He had been in the college bar and something had just happened — he couldn’t now remember what, but it was most likely some rejection by a girl — to melt him into the same sort of doldrums that would one day prove indirectly fatal to his relationship with Marlene Schibelsky. ‘I know perfectly well that I’m better than everyone else around here, except maybe Drabsfarben,’ he had said to Achleitner. ‘But what if that makes no difference? I mean, girls don’t seem to care, so why should the rest of the world? If I achieve anything really important, I won’t mind about being unhappy, and if I did end up really happy, I suppose I could just about tolerate not achieving anything important. But what if I get neither? My whole life I’ve been so scornful of anyone who could make peace with failure, but what if I have to? Not everyone can get to the top. Someone’s got to be at the bottom. It could happen. Except I think I’d gnaw out my own spleen first.’

‘You’re never going to be at the bottom,’ Achleitner had said.

‘How can you know?’

‘Because of Dieter Ziesel.’

‘Who’s that?’

Achleitner had pointed, and Loeser had looked over to see a fellow student with all the classical good looks and muscle definition of a shop-window dummy dipped in birthday-cake icing, who sat alone with a glass of beer. Ziesel was in their year at university, Achleitner explained, but almost nobody knew him. He was still a virgin because he had been too nervous ever to undress in front of a prostitute, and in fact he had never even kissed a girl. He vomited down his shirt whenever he had more than two drinks. He was miserably conscious of his flab jiggling up and down whenever he ran for the tram, which he often did because he was always late.

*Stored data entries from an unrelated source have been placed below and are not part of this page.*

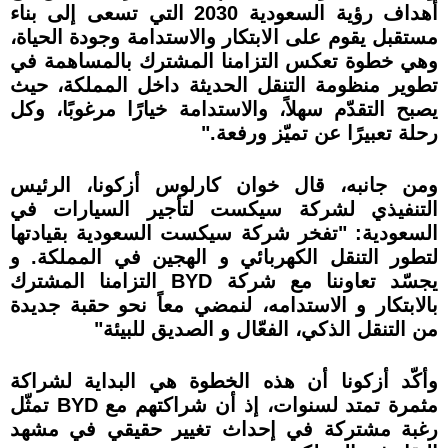
أهداف رؤية السعودية 2030 التي تسعى إلى بناء
مستقبل يقوم على الابتكار والاستدامة وجودة الحياة،
وهي خطوة تعكس التزامنا المشترك بالمساهمة في
تطوير منظومة التنقل الحديثة داخل المملكة، حيث
يصبح التقدّم سهلاً، والاستدامة خيارًا مرغوبًا، وكل
رحلة تعبيرًا عن تميّز ورفعة."
ومن جانبه، قال خوان كارلوس أزكونا، الرئيس
التنفيذي لشركة سيكست لتأجير السيارات في
السعودية: "تفخر شركة سيكست السعودية بقيادتها
لتطور التنقل الكهربائي و الهجين في المملكة. و
يجسّد تعاوننا مع شركة BYD التزامنا المشترك
بالابتكار و الاستدامه، لنمضي معاً نحو حقبة جديدة
من التنقل الذكي، الفعّال و الصديق للبيئة"
وأكّد أزكونا أن هذه الخطوة هي البداية لشراكة
مثمرة تمتد لسنوات، إذ أن شراكتهم مع BYD تمثّل
رغبة مشتركة في إحداث تغيير حقيقي في مشهد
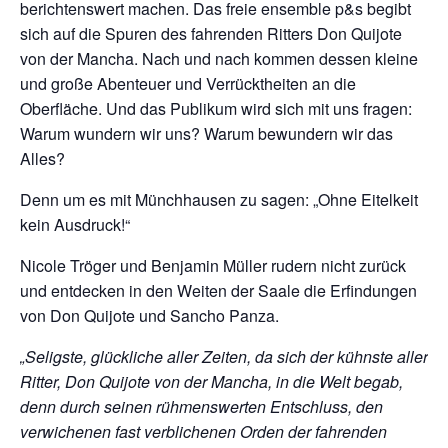
berichtenswert machen. Das freie ensemble p&s begibt
sich auf die Spuren des fahrenden Ritters Don Quijote
von der Mancha. Nach und nach kommen dessen kleine
und große Abenteuer und Verrücktheiten an die
Oberfläche. Und das Publikum wird sich mit uns fragen:
Warum wundern wir uns? Warum bewundern wir das
Alles?
Denn um es mit Münchhausen zu sagen: „Ohne Eitelkeit
kein Ausdruck!“
Nicole Tröger und Benjamin Müller rudern nicht zurück
und entdecken in den Weiten der Saale die Erfindungen
von Don Quijote und Sancho Panza.
„Seligste, glückliche aller Zeiten, da sich der kühnste aller
Ritter, Don Quijote von der Mancha, in die Welt begab,
denn durch seinen rühmenswerten Entschluss, den
verwichenen fast verblichenen Orden der fahrenden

Every weekend he took the train back to his parents’ house in Lemberg and all afternoon would cry into his mother’s lap while she cooed to him like a baby. He spent his evenings drawing maps of imaginary planets. ‘And he even plays the tuba! Isn’t that too perfect? So you’d think he’d be a mathematical genius, wouldn’t you? Specimens like him usually are. But he’s not. He does all right in his exams because he spends so many hours in the library without bothering to wash, but all his Professors say he lacks any real feeling for his subject.’

‘How do you know all this?’

‘He left his diary somewhere and somebody found it. The point is, however bad you may think your life is, you can be sure that Dieter Ziesel’s is worse. You’re never going to be at the bottom, because Dieter Ziesel is always going to be at the bottom. In mathematical terms, he is the n minus one.’

‘That may be the most gladdening thing I have ever heard,’ Loeser had said.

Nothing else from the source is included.